_Data excerpts_
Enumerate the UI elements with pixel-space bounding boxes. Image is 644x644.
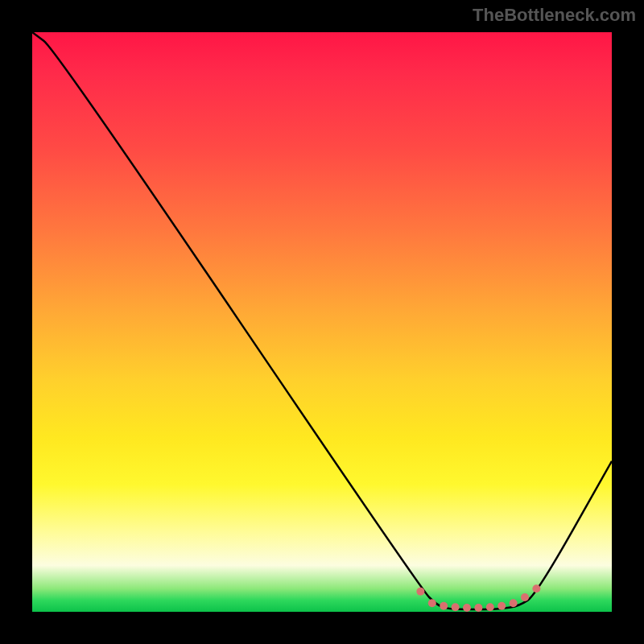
highlight-dot bbox=[452, 603, 460, 611]
chart-svg bbox=[32, 32, 612, 612]
highlight-dot bbox=[486, 603, 494, 611]
attribution-text: TheBottleneck.com bbox=[473, 5, 636, 26]
highlight-dot bbox=[428, 599, 436, 607]
highlight-dot bbox=[440, 602, 448, 610]
highlight-dot bbox=[497, 602, 506, 610]
highlight-dot bbox=[463, 604, 471, 612]
highlight-dot bbox=[510, 599, 518, 607]
highlight-dot bbox=[521, 593, 529, 601]
highlight-dot bbox=[416, 588, 424, 596]
highlight-dot bbox=[474, 604, 482, 612]
highlight-dots-group bbox=[416, 584, 540, 612]
highlight-dot bbox=[532, 584, 540, 592]
plot-area bbox=[32, 32, 612, 612]
bottleneck-curve bbox=[32, 32, 612, 609]
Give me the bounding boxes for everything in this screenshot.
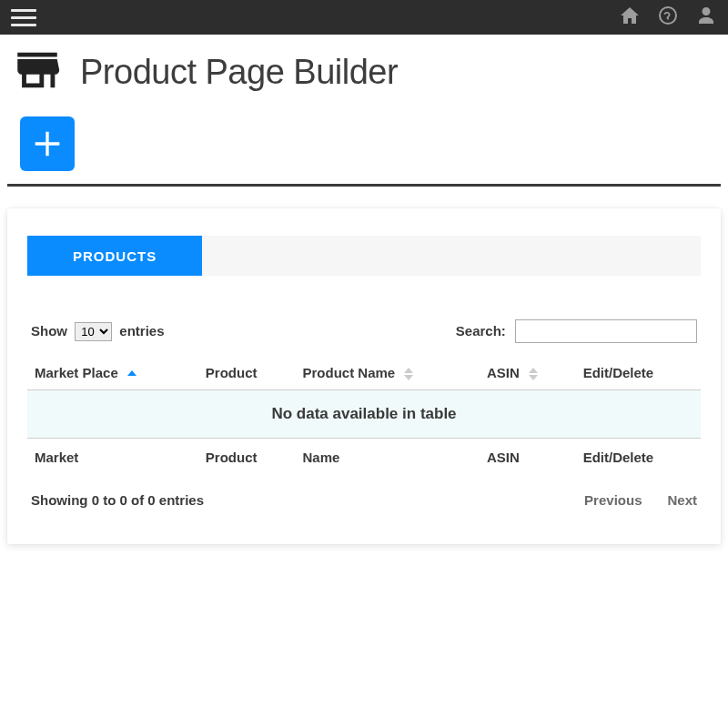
next-button[interactable]: Next bbox=[667, 492, 697, 508]
col-marketplace[interactable]: Market Place bbox=[27, 356, 198, 390]
col-product-label: Product bbox=[206, 365, 258, 380]
empty-message: No data available in table bbox=[27, 390, 701, 439]
col-edit-delete-label: Edit/Delete bbox=[583, 365, 654, 380]
table-header-row: Market Place Product Product Name ASIN bbox=[27, 356, 701, 390]
show-label-pre: Show bbox=[31, 323, 67, 339]
col-edit-delete: Edit/Delete bbox=[576, 356, 701, 390]
sort-icon bbox=[529, 368, 538, 380]
home-icon[interactable] bbox=[619, 5, 641, 30]
sort-icon bbox=[127, 370, 136, 378]
page-title: Product Page Builder bbox=[80, 53, 398, 92]
user-icon[interactable] bbox=[695, 5, 717, 30]
col-marketplace-label: Market Place bbox=[35, 365, 118, 380]
foot-asin: ASIN bbox=[480, 439, 576, 477]
datatable-paginate: Previous Next bbox=[584, 492, 697, 508]
tab-products[interactable]: PRODUCTS bbox=[27, 236, 202, 276]
table-footer-row: Market Product Name ASIN Edit/Delete bbox=[27, 439, 701, 477]
col-asin[interactable]: ASIN bbox=[480, 356, 576, 390]
datatable-controls: Show 10 entries Search: bbox=[27, 319, 701, 356]
top-bar bbox=[0, 0, 728, 35]
length-select[interactable]: 10 bbox=[75, 322, 112, 341]
add-product-button[interactable] bbox=[20, 116, 75, 171]
search-control: Search: bbox=[456, 319, 697, 343]
page-header: Product Page Builder bbox=[0, 35, 728, 116]
store-icon bbox=[11, 44, 64, 100]
foot-edit-delete: Edit/Delete bbox=[576, 439, 701, 477]
products-table: Market Place Product Product Name ASIN bbox=[27, 356, 701, 476]
datatable-bottom: Showing 0 to 0 of 0 entries Previous Nex… bbox=[27, 476, 701, 508]
foot-product: Product bbox=[198, 439, 296, 477]
datatable-info: Showing 0 to 0 of 0 entries bbox=[31, 492, 204, 508]
section-divider bbox=[7, 184, 721, 187]
col-product-name-label: Product Name bbox=[302, 365, 395, 380]
col-product[interactable]: Product bbox=[198, 356, 296, 390]
search-input[interactable] bbox=[515, 319, 697, 343]
sort-icon bbox=[404, 368, 413, 380]
topbar-icon-group bbox=[619, 5, 717, 30]
show-label-post: entries bbox=[119, 323, 164, 339]
foot-market: Market bbox=[27, 439, 198, 477]
add-row bbox=[0, 116, 728, 184]
col-product-name[interactable]: Product Name bbox=[295, 356, 479, 390]
foot-name: Name bbox=[295, 439, 479, 477]
col-asin-label: ASIN bbox=[487, 365, 520, 380]
table-empty-row: No data available in table bbox=[27, 390, 701, 439]
help-icon[interactable] bbox=[657, 5, 679, 30]
tab-strip: PRODUCTS bbox=[27, 236, 701, 276]
previous-button[interactable]: Previous bbox=[584, 492, 642, 508]
length-control: Show 10 entries bbox=[31, 322, 165, 341]
products-card: PRODUCTS Show 10 entries Search: Market … bbox=[7, 208, 721, 544]
search-label: Search: bbox=[456, 323, 506, 339]
menu-hamburger-icon[interactable] bbox=[11, 9, 36, 26]
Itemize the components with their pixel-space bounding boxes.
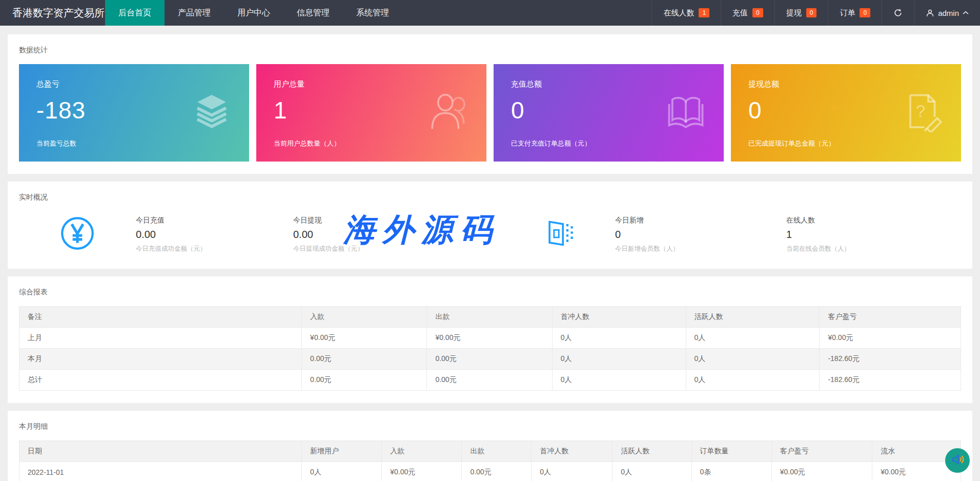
table-header-cell: 活跃人数 [686,307,820,328]
stat-label: 今日提现 [293,216,447,225]
table-cell: 本月 [19,349,302,370]
realtime-stat-recharge: 今日充值 0.00 今日充值成功金额（元） [136,216,290,253]
stat-card-withdraw: 提现总额 0 已完成提现订单总金额（元） ? [731,64,961,162]
table-header-cell: 出款 [427,307,552,328]
table-header-cell: 首冲人数 [532,441,612,462]
nav-counter-recharge[interactable]: 充值 0 [721,0,774,26]
panel-title: 实时概况 [19,193,961,202]
card-label: 总盈亏 [36,79,232,89]
table-header-row: 备注 入款 出款 首冲人数 活跃人数 客户盈亏 [19,307,961,328]
table-header-cell: 新增用户 [302,441,382,462]
stat-label: 今日新增 [615,216,769,225]
table-cell: 0人 [686,328,820,349]
stat-cards-row: 总盈亏 -183 当前盈亏总数 用户总量 1 当前用户总数量（人） [19,64,961,162]
stat-desc: 今日新增会员数（人） [615,245,769,253]
table-row-total: 总计 0.00元 0.00元 0人 0人 -182.60元 [19,370,961,391]
table-cell: 0人 [532,462,612,481]
table-header-cell: 订单数量 [691,441,771,462]
counter-badge: 0 [752,8,763,17]
table-cell: 上月 [19,328,302,349]
counter-label: 提现 [786,8,802,18]
card-desc: 已支付充值订单总额（元） [511,139,706,148]
users-icon [427,91,469,135]
realtime-stat-new-members: 今日新增 0 今日新增会员数（人） [615,216,769,253]
table-cell: 0人 [686,370,820,391]
stats-panel: 数据统计 总盈亏 -183 当前盈亏总数 用户总量 1 当前用户总数量（人） [8,34,972,174]
stat-value: 0.00 [293,229,447,240]
card-desc: 已完成提现订单总金额（元） [748,139,944,148]
counter-label: 充值 [732,8,748,18]
table-header-row: 日期 新增用户 入款 出款 首冲人数 活跃人数 订单数量 客户盈亏 流水 [19,441,961,462]
layers-icon [192,92,232,134]
detail-table: 日期 新增用户 入款 出款 首冲人数 活跃人数 订单数量 客户盈亏 流水 202… [19,440,961,481]
book-icon [665,91,706,134]
table-cell: ¥0.00元 [771,462,872,481]
nav-counter-orders[interactable]: 订单 0 [828,0,882,26]
table-header-cell: 活跃人数 [612,441,691,462]
counter-badge: 1 [699,8,709,17]
table-cell: -182.60元 [820,370,961,391]
table-cell: 0.00元 [427,349,552,370]
stat-desc: 当前在线会员数（人） [786,245,940,253]
table-cell: 0.00元 [302,370,427,391]
user-menu[interactable]: admin [914,0,980,26]
table-header-cell: 日期 [19,441,302,462]
stat-card-profit: 总盈亏 -183 当前盈亏总数 [19,64,249,162]
counter-label: 在线人数 [663,8,694,18]
panel-title: 数据统计 [19,46,961,55]
stat-desc: 今日充值成功金额（元） [136,245,290,253]
nav-item-products[interactable]: 产品管理 [165,0,224,26]
table-cell: 0人 [302,462,382,481]
nav-item-system[interactable]: 系统管理 [343,0,402,26]
card-label: 充值总额 [511,79,706,89]
table-cell: 0人 [552,328,686,349]
nav-counter-online[interactable]: 在线人数 1 [651,0,721,26]
user-icon [926,9,934,17]
realtime-stat-withdraw: 今日提现 0.00 今日提现成功金额（元） [293,216,447,253]
detail-panel: 本月明细 日期 新增用户 入款 出款 首冲人数 活跃人数 订单数量 客户盈亏 流… [8,411,972,481]
stat-label: 在线人数 [786,216,940,225]
panel-title: 综合报表 [19,288,961,297]
yen-circle-icon [60,216,95,253]
refresh-button[interactable] [882,0,914,26]
stat-value: 0 [615,229,769,240]
card-label: 用户总量 [274,79,469,89]
realtime-stat-online: 在线人数 1 当前在线会员数（人） [786,216,940,253]
nav-item-dashboard[interactable]: 后台首页 [105,0,165,26]
navbar-right: 在线人数 1 充值 0 提现 0 订单 0 [651,0,980,26]
table-cell: 0.00元 [427,370,552,391]
table-cell: 0人 [686,349,820,370]
table-header-cell: 入款 [302,307,427,328]
table-header-cell: 客户盈亏 [820,307,961,328]
table-cell: 0条 [691,462,771,481]
card-desc: 当前盈亏总数 [36,139,232,148]
report-table: 备注 入款 出款 首冲人数 活跃人数 客户盈亏 上月 ¥0.00元 ¥0.00元… [19,306,961,391]
table-cell: -182.60元 [820,349,961,370]
table-cell: 0.00元 [302,349,427,370]
file-question-icon: ? [903,91,944,134]
announcement-fab-button[interactable] [945,448,970,473]
nav-item-user-center[interactable]: 用户中心 [224,0,283,26]
building-icon [544,217,574,252]
table-cell: ¥0.00元 [382,462,462,481]
table-cell: 0人 [552,370,686,391]
username: admin [938,9,959,17]
counter-badge: 0 [806,8,817,17]
card-desc: 当前用户总数量（人） [274,139,469,148]
table-row-last-month: 上月 ¥0.00元 ¥0.00元 0人 0人 ¥0.00元 [19,328,961,349]
table-header-cell: 备注 [19,307,302,328]
table-header-cell: 客户盈亏 [771,441,872,462]
table-cell: 2022-11-01 [19,462,302,481]
stat-desc: 今日提现成功金额（元） [293,245,447,253]
app-logo[interactable]: 香港数字资产交易所 [0,0,105,26]
table-row-date: 2022-11-01 0人 ¥0.00元 0.00元 0人 0人 0条 ¥0.0… [19,462,961,481]
table-header-cell: 入款 [382,441,462,462]
nav-item-info[interactable]: 信息管理 [283,0,343,26]
counter-badge: 0 [860,8,870,17]
stat-card-recharge: 充值总额 0 已支付充值订单总额（元） [494,64,724,162]
refresh-icon [893,8,903,17]
table-cell: 总计 [19,370,302,391]
nav-counter-withdraw[interactable]: 提现 0 [774,0,828,26]
realtime-row: 今日充值 0.00 今日充值成功金额（元） 今日提现 0.00 今日提现成功金额… [19,212,961,256]
table-cell: 0.00元 [462,462,532,481]
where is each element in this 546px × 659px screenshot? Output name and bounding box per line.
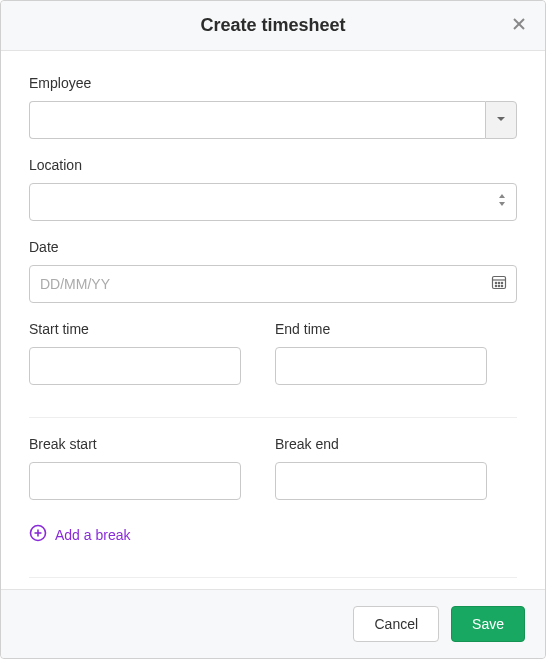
break-end-label: Break end — [275, 436, 487, 452]
location-group: Location — [29, 157, 517, 221]
employee-dropdown-button[interactable] — [485, 101, 517, 139]
close-icon — [511, 16, 527, 35]
break-start-label: Break start — [29, 436, 241, 452]
add-break-label: Add a break — [55, 527, 131, 543]
start-time-label: Start time — [29, 321, 241, 337]
modal-header: Create timesheet — [1, 1, 545, 51]
date-group: Date — [29, 239, 517, 303]
start-time-input[interactable] — [29, 347, 241, 385]
break-row: Break start Break end — [29, 436, 517, 518]
location-select[interactable] — [29, 183, 517, 221]
start-time-group: Start time — [29, 321, 241, 385]
plus-circle-icon — [29, 524, 47, 545]
close-button[interactable] — [505, 12, 533, 40]
divider — [29, 577, 517, 578]
break-start-group: Break start — [29, 436, 241, 500]
end-time-group: End time — [275, 321, 487, 385]
modal-title: Create timesheet — [200, 15, 345, 36]
save-button[interactable]: Save — [451, 606, 525, 642]
cancel-button[interactable]: Cancel — [353, 606, 439, 642]
date-input[interactable] — [29, 265, 517, 303]
break-end-group: Break end — [275, 436, 487, 500]
chevron-down-icon — [495, 113, 507, 128]
time-row: Start time End time — [29, 321, 517, 403]
location-label: Location — [29, 157, 517, 173]
employee-group: Employee — [29, 75, 517, 139]
modal-footer: Cancel Save — [1, 589, 545, 658]
employee-label: Employee — [29, 75, 517, 91]
break-end-input[interactable] — [275, 462, 487, 500]
add-break-button[interactable]: Add a break — [29, 524, 131, 545]
modal-body: Employee Location — [1, 51, 545, 589]
end-time-label: End time — [275, 321, 487, 337]
create-timesheet-modal: Create timesheet Employee — [0, 0, 546, 659]
divider — [29, 417, 517, 418]
employee-input[interactable] — [29, 101, 485, 139]
date-label: Date — [29, 239, 517, 255]
end-time-input[interactable] — [275, 347, 487, 385]
break-start-input[interactable] — [29, 462, 241, 500]
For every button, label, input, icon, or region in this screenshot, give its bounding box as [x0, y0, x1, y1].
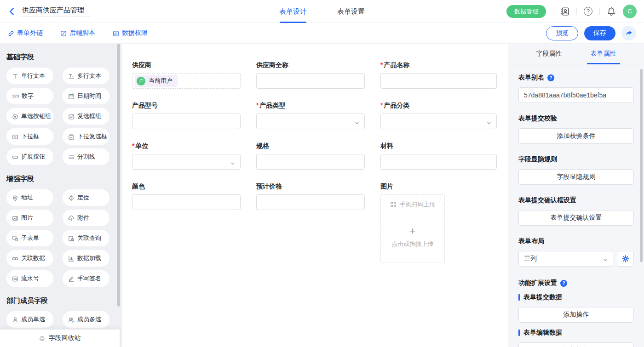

_Problem to solve_
Using the entries, return every line where the word "modal" can be found.

_Task solution_
modal-header: Create timesheet — [1, 1, 545, 51]
modal-title: Create timesheet — [200, 15, 345, 36]
modal-footer: Cancel Save — [1, 589, 545, 658]
modal-body: Employee Location — [1, 51, 545, 589]
create-timesheet-modal: Create timesheet Employee — [0, 0, 546, 659]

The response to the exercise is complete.